An Aspen townhouse cut its price to $4.8 million from $7.4 million

Fall has long been considered a good time to hunt for good ski deals, from season passes to condominium rentals. But this year, the biggest discounting isn't just on lift tickets and goggles; it's on custom-built homes with views and slopeside condos with Jacuzzi tubs. "This is really unheard of," says Ms. Steadman. "Sellers are finally getting desperate."

Like the rest of the luxury real-estate market, elite ski areas initially held up better at the beginning of the housing downturn, seemingly immune from the rash of foreclosures sweeping across less-affluent communities. That was even more true at ski resorts, where land use restrictions limit inventory and buyers are often less reliant on credit. For a while, sellers just took their homes off the market.

But this summer the high-end finally hit a wall, because of the lack of financing for large "jumbo" mortgages as well as the fact that federal rescue measures only applied to lower-priced properties. According to the National Association of Realtors, sales of homes over $1 million fell 1.2% in September from a year earlier. The crunch was then exacerbated at ski resorts, where a number of projects begun before the housing bust have just been completed, says Rod Slifer, principal of Slifer Smith & Frampton Real Estate in Vail, Colo. "That's put extra pressure on prices," he says.
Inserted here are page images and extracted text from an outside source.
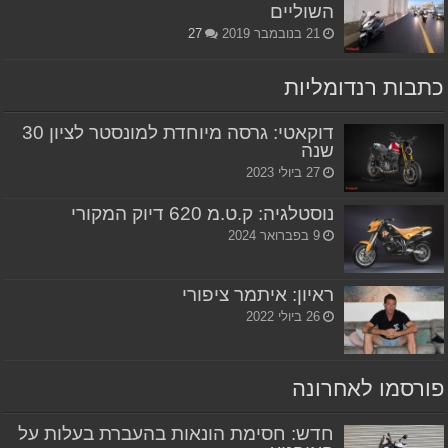
השוליים
21 בנובמבר 2019
27
כתבות רנדומליות
דוקאטי: גרסה מיוחדת למונסטר לציון 30
שנה
27 ביולי 2023
נוסטלגיה: ק.ט.מ 620 דיוק המקורי
9 בפברואר 2024
ראיון: איתמר ציפורי
26 ביולי 2022
פורסמו לאחרונה
חדש: חסימת הונאות בהעברת בעלות על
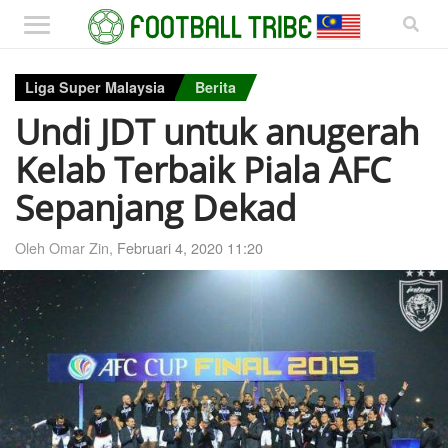
Liga Super Malaysia
Berita
Undi JDT untuk anugerah
Kelab Terbaik Piala AFC
Sepanjang Dekad
Oleh Omar Zin,
Februari 4, 2020 11:20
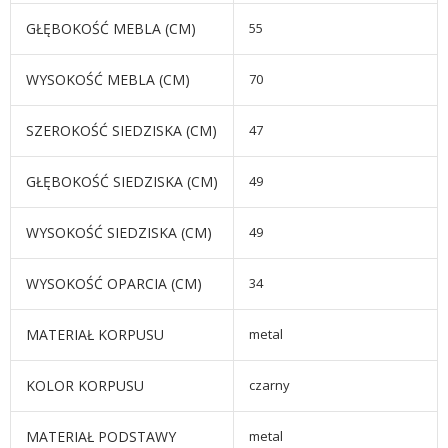
GŁĘBOKOŚĆ MEBLA (CM)
55
WYSOKOŚĆ MEBLA (CM)
70
SZEROKOŚĆ SIEDZISKA (CM)
47
GŁĘBOKOŚĆ SIEDZISKA (CM)
49
WYSOKOŚĆ SIEDZISKA (CM)
49
WYSOKOŚĆ OPARCIA (CM)
34
MATERIAŁ KORPUSU
metal
KOLOR KORPUSU
czarny
MATERIAŁ PODSTAWY
metal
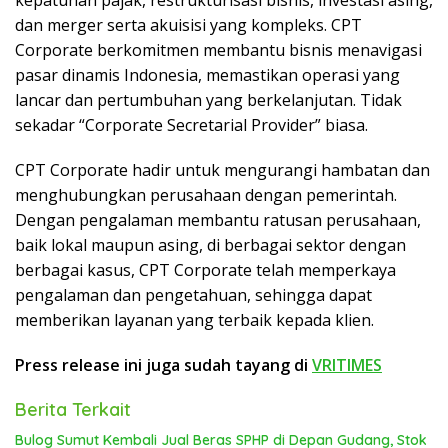
kepatuhan pajak, restrukturisasi bisnis, investasi asing,
dan merger serta akuisisi yang kompleks. CPT
Corporate berkomitmen membantu bisnis menavigasi
pasar dinamis Indonesia, memastikan operasi yang
lancar dan pertumbuhan yang berkelanjutan. Tidak
sekadar “Corporate Secretarial Provider” biasa.
CPT Corporate hadir untuk mengurangi hambatan dan
menghubungkan perusahaan dengan pemerintah.
Dengan pengalaman membantu ratusan perusahaan,
baik lokal maupun asing, di berbagai sektor dengan
berbagai kasus, CPT Corporate telah memperkaya
pengalaman dan pengetahuan, sehingga dapat
memberikan layanan yang terbaik kepada klien.
Press release ini juga sudah tayang di
VRITIMES
Berita Terkait
Bulog Sumut Kembali Jual Beras SPHP di Depan Gudang, Stok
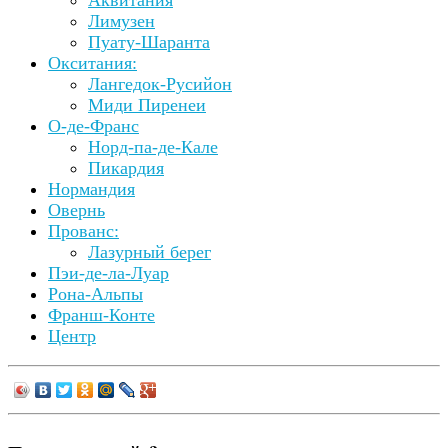
Лимузен
Пуату-Шаранта
Окситания:
Лангедок-Русийон
Миди Пиренеи
О-де-Франс
Норд-па-де-Кале
Пикардия
Нормандия
Овернь
Прованс:
Лазурный берег
Пэи-де-ла-Луар
Рона-Альпы
Франш-Конте
Центр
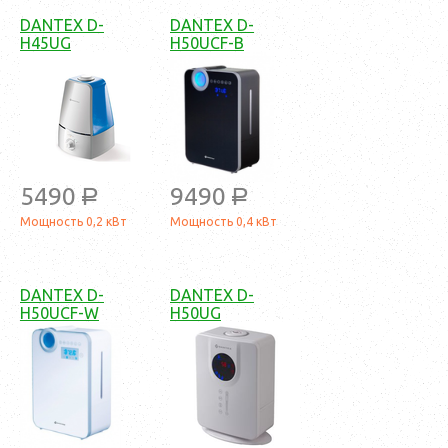
DANTEX D-
DANTEX D-
H45UG
H50UCF-B
5490
9490
a
a
Мощность 0,2 кВт
Мощность 0,4 кВт
DANTEX D-
DANTEX D-
H50UCF-W
H50UG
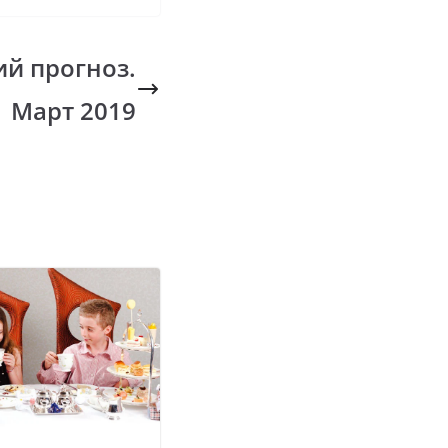
ий прогноз.
Март 2019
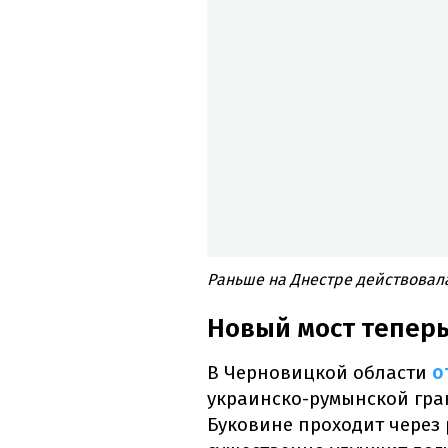
Раньше на Днестре действовал
Новый мост теперь
В Черновицкой области
о
украинско-румынской гра
Буковине проходит через 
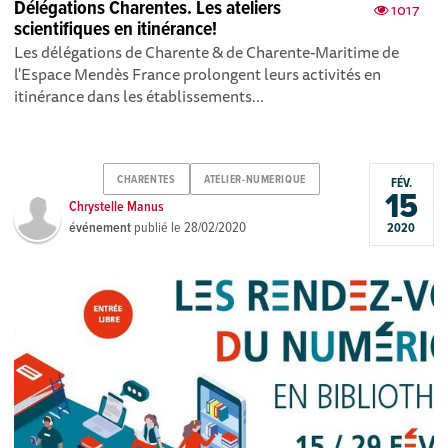
Délégations Charentes. Les ateliers
1017
scientifiques en itinérance!
Les délégations de Charente & de Charente-Maritime de
l'Espace Mendès France prolongent leurs activités en
itinérance dans les établissements...
CHARENTES
ATELIER-NUMERIQUE
FÉV.
15
Chrystelle Manus
événement
publié le
28/02/2020
2020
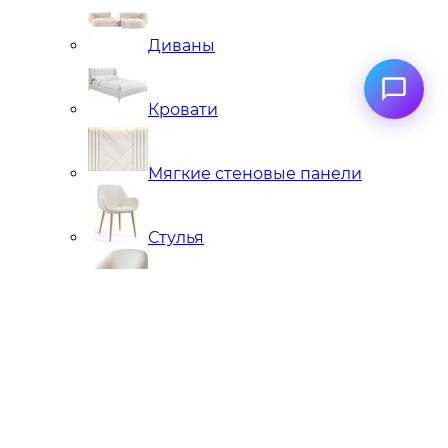
Диваны
Кровати
Мягкие стеновые панели
Стулья
Кресла
Банкетки, кушетки, пуфы
Подстолья металлические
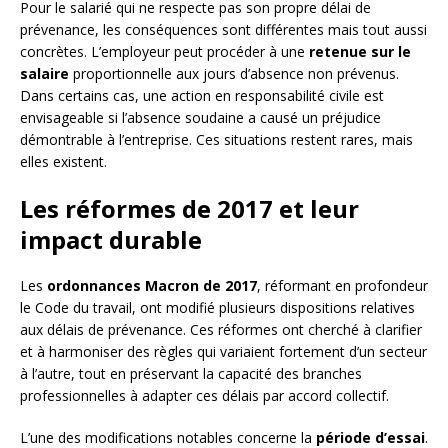
Pour le salarié qui ne respecte pas son propre délai de
prévenance, les conséquences sont différentes mais tout aussi
concrètes. L’employeur peut procéder à une
retenue sur le
salaire
proportionnelle aux jours d’absence non prévenus.
Dans certains cas, une action en responsabilité civile est
envisageable si l’absence soudaine a causé un préjudice
démontrable à l’entreprise. Ces situations restent rares, mais
elles existent.
Les réformes de 2017 et leur
impact durable
Les
ordonnances Macron de 2017
, réformant en profondeur
le Code du travail, ont modifié plusieurs dispositions relatives
aux délais de prévenance. Ces réformes ont cherché à clarifier
et à harmoniser des règles qui variaient fortement d’un secteur
à l’autre, tout en préservant la capacité des branches
professionnelles à adapter ces délais par accord collectif.
L’une des modifications notables concerne la
période d’essai
.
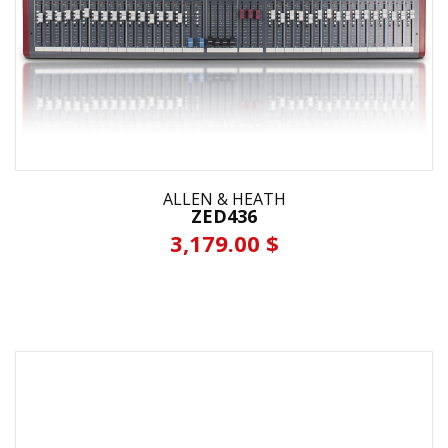
ALLEN & HEATH
ZED436
3,179.00 $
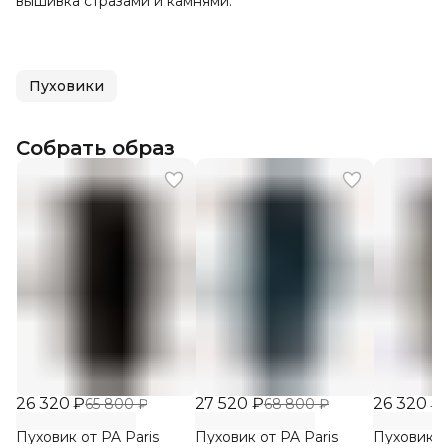
вышивка стразами и камнями.
Пуховики
Собрать образ
26 320 ₽
27 520 ₽
26 320 ₽
65 800 ₽
68 800 ₽
Пуховик от PA Paris
Пуховик от PA Paris
Пуховик о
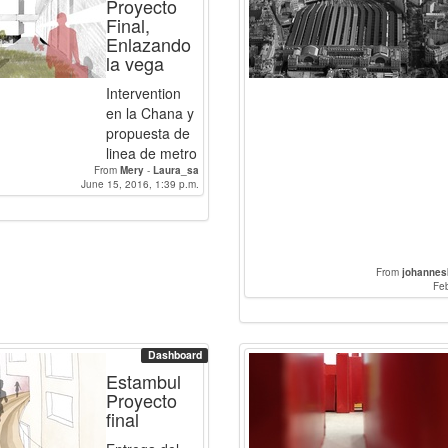
Proyecto
Final,
Enlazando
la vega
Intervention
en la Chana y
propuesta de
linea de metro
From
Mery
-
Laura_sa
June 15, 2016, 1:39 p.m.
From
johannes
Feb
Dashboard
Estambul
Proyecto
final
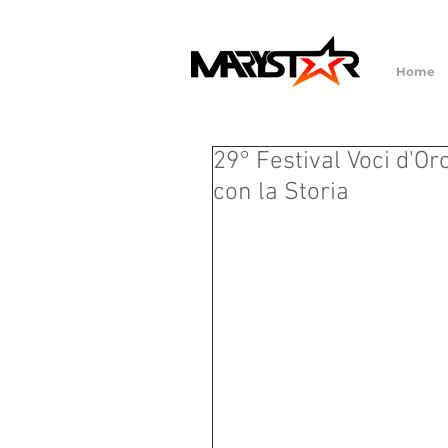
Home
29° Festival Voci d'O
con la Storia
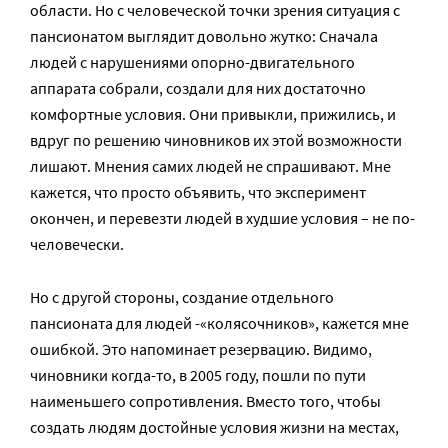
области. Но с человеческой точки зрения ситуация с
пансионатом выглядит довольно жутко: Сначала
людей с нарушениями опорно-двигательного
аппарата собрали, создали для них достаточно
комфортные условия. Они привыкли, прижились, и
вдруг по решению чиновников их этой возможности
лишают. Мнения самих людей не спрашивают. Мне
кажется, что просто объявить, что эксперимент
окончен, и перевезти людей в худшие условия – не по-
человечески.
Но с другой стороны, создание отдельного
пансионата для людей -«колясочников», кажется мне
ошибкой. Это напоминает резервацию. Видимо,
чиновники когда-то, в 2005 году, пошли по пути
наименьшего сопротивления. Вместо того, чтобы
создать людям достойные условия жизни на местах,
In Sun Valley, Idaho, a favorite spot for CEOs, a 12,000-square-foot home on 10 acres with a guest house and six-stall barn was reduced for the second time this month to $7.9 million, more than half off its original asking price of $17.9 million. Nearby, a newer six-bedroom home on 2.5 acres is at $6.5 million, down from $8.5 million. "Prices are much lower now," says Suzanne Williams, an agent in Ketchum, Idaho. According to the Sawtooth Board of Realtors MLS statistics, for September 2009 there were 14 home sales with a median price of $465,000 compared to 20 sales with a median price of $830,000 in September 2008.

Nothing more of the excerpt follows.